Exercise details — The entries below contain pictures, which are to be left out; write out exactly, and only, the lines from the line with "Management with Seamless Functionality" up to and including the line with "Leave a Reply".

[Stored data]
%%

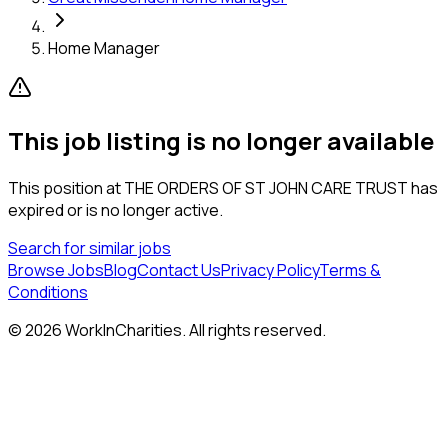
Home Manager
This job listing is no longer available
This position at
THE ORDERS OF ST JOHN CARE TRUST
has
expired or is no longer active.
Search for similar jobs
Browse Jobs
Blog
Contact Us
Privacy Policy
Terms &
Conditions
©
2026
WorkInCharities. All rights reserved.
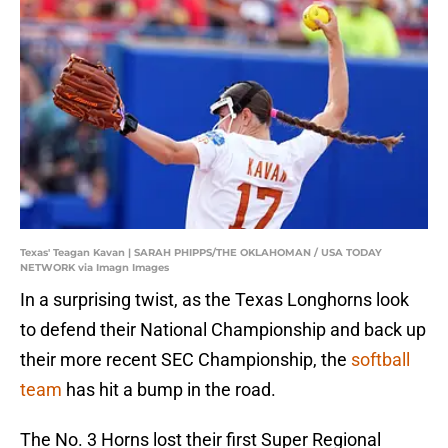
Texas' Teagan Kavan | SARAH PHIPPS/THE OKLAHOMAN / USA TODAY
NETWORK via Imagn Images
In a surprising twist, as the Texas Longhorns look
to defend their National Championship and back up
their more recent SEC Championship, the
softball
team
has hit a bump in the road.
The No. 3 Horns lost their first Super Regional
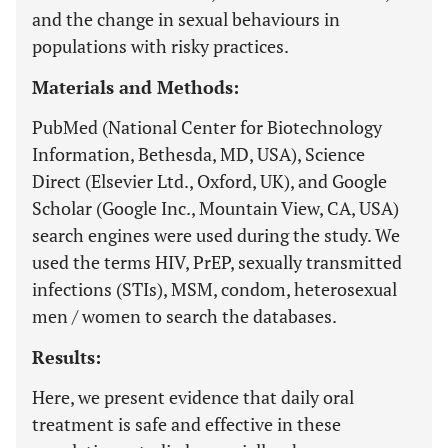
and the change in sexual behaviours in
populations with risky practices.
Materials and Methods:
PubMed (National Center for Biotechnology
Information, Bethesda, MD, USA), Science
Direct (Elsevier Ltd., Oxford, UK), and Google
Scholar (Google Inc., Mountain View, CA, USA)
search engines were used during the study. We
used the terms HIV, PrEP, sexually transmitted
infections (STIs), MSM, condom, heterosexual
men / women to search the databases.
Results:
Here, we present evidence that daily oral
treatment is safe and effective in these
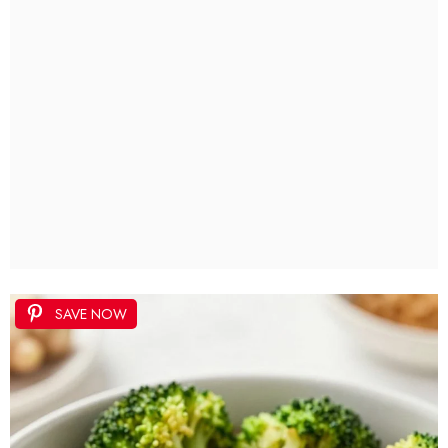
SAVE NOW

%%
%%

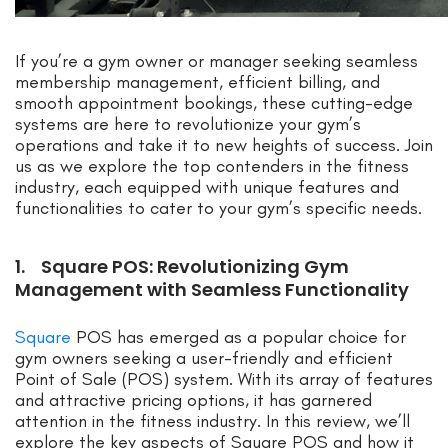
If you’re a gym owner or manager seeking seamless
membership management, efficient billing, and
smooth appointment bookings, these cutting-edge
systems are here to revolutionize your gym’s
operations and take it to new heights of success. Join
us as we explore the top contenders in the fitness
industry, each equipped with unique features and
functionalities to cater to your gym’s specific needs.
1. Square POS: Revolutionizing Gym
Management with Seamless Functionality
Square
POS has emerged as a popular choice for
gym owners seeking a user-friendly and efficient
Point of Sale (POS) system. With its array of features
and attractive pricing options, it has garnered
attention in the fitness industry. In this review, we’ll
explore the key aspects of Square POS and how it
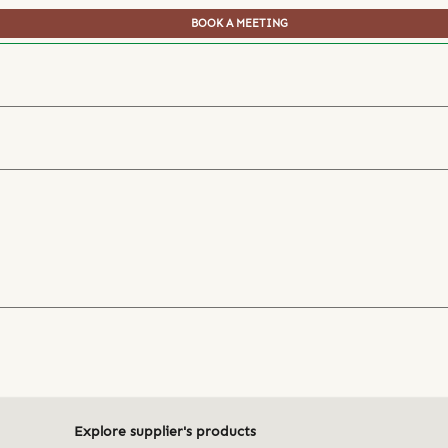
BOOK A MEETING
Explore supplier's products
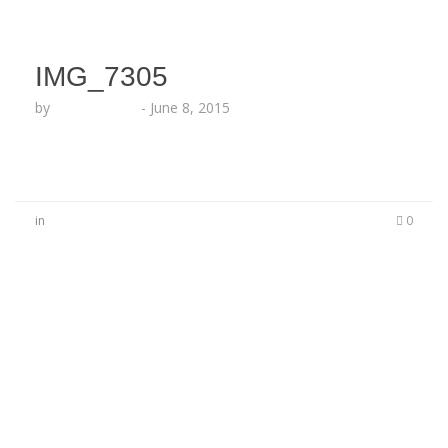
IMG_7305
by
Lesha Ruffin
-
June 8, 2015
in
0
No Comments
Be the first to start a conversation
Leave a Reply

%%

Your response —
Management with Seamless Functionality
Square
POS has emerged as a popular choice for
gym owners seeking a user-friendly and efficient
Point of Sale (POS) system. With its array of features
and attractive pricing options, it has garnered
attention in the fitness industry. In this review, we’ll
explore the key aspects of Square POS and how it
BOOK A MEETING
Explore supplier's products
IMG_7305
by
Lesha Ruffin
-
June 8, 2015
in
0
No Comments
Be the first to start a conversation
Leave a Reply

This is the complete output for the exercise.